◆ WHAT THE TASK REQUIRES ◆
Return all entries word for word, but drop any images.

········

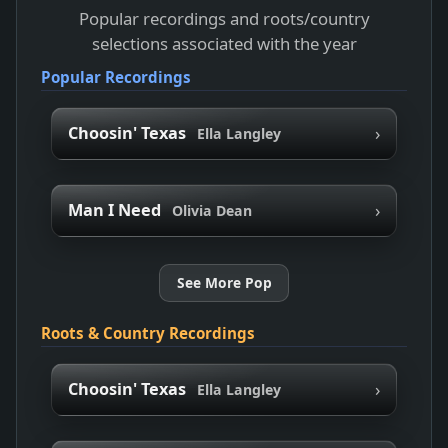
Popular recordings and roots/country
selections associated with the year
Popular Recordings
›
Choosin' Texas
Ella Langley
›
Man I Need
Olivia Dean
See More Pop
Roots & Country Recordings
›
Choosin' Texas
Ella Langley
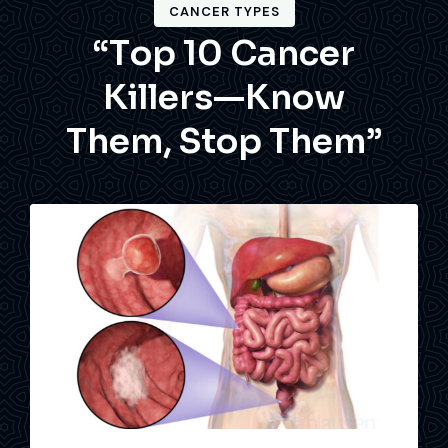
CANCER TYPES
“
T
o
p
1
0
C
a
n
c
e
r
K
i
l
l
e
r
s
—
K
n
o
w
T
h
e
m
,
S
t
o
p
T
h
e
m
”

········

◆ RESPONSE TO THE EXERCISE ◆
Popular recordings and roots/country
selections associated with the year
Popular Recordings
›
Choosin' Texas
Ella Langley
›
Man I Need
Olivia Dean
See More Pop
Roots & Country Recordings
›
Choosin' Texas
Ella Langley
CANCER TYPES
“
T
o
p
1
0
C
a
n
c
e
r
K
i
l
l
e
r
s
—
K
n
o
w
T
h
e
m
,
S
t
o
p
T
h
e
m
”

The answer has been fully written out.